People often try to cope with difficult situations and stressful periods in their lives by simply putting on a brave face – or even burying their heads in the sand and pretending that their problems aren't happening. The issue with this approach is that it fails to deal with the feelings that the situation brings up. Indeed, burying negative feelings for a long time can lead to anxiety and/or depression.
Resilience refers to your capacity to recover from difficulties and ability to bounce back. Instead of pushing yourself or simply surviving, building resilience techniques will help you to stay resilient and cope better with the inevitable challenges that life throws at all of us.
There are many times throughout our life journey when will need to try and stay resilient. It could be because we are experiencing problems or conflicts at work or at home. Or it may be due to a more traumatic event, such as the death of a parent, serious illness, or losing a home.

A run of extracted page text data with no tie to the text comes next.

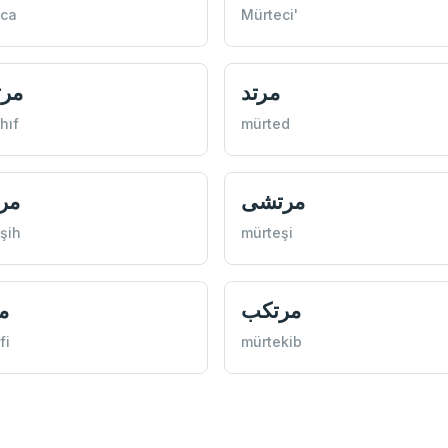
eca
Mürteci'
مرتد
مر
hıf
mürted
مرتشی
مر
şih
mürteşi
مرتكب
م
fi
mürtekib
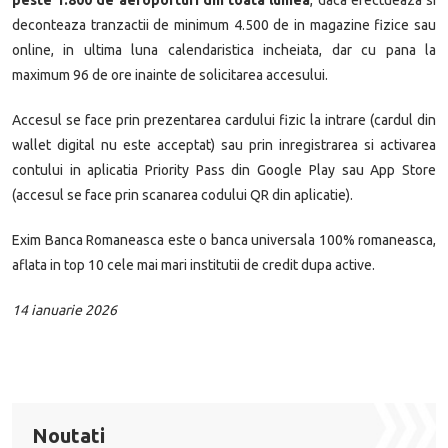
deconteaza tranzactii de minimum 4.500 de in magazine fizice sau
online, in ultima luna calendaristica incheiata, dar cu pana la
maximum 96 de ore inainte de solicitarea accesului.
Accesul se face prin prezentarea cardului fizic la intrare (cardul din
wallet digital nu este acceptat) sau prin inregistrarea si activarea
contului in aplicatia Priority Pass din Google Play sau App Store
(accesul se face prin scanarea codului QR din aplicatie).
Exim Banca Romaneasca este o banca universala 100% romaneasca,
aflata in top 10 cele mai mari institutii de cre­dit dupa active.
14 ianuarie 2026
Noutati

Of course, being and staying resilient doesn't mean that you won't experience difficulty or distress. However, by building and strengthening your resilience, you'll give yourself a better chance of coping with stress. Start by practising these five strategies for building resilience during times of adversity.
Have you ever gone over and over something bad that's happened to you in your head? Perhaps you wonder how you could have behaved differently? Known as rumination, this reliving of painful experiences does nothing to help us move on and can even lead to depression.
Instead, you need to find ways of resetting your thoughts. One way to do this is called expressive writing. This involves writing down anything that comes into your head, on whatever is bothering you. This will allow you to examine your thoughts and confront them. You don't have to be great at writing; the aim is just to get your thoughts and feelings out.
The write way: stay resilient by putting your thoughts on paper
A study from 1998 compared expressive writers with those who wrote about superficial topics. It found that those who carried out expressive writing for four days were healthier six weeks later and also happier up to three months later.
Another exercise is called 'finding silver linings'. Although it first it may not seem as though there are any benefits to a bad experience, in fact, if you did deeper you may gain insight. Perhaps this challenging experience you've been through has shown you who your real friends are, or taught you that you're stronger than you thought. These exercises will help you feel less pessimistic and you can maintain the benefits by continuing to practice them and stay resilient.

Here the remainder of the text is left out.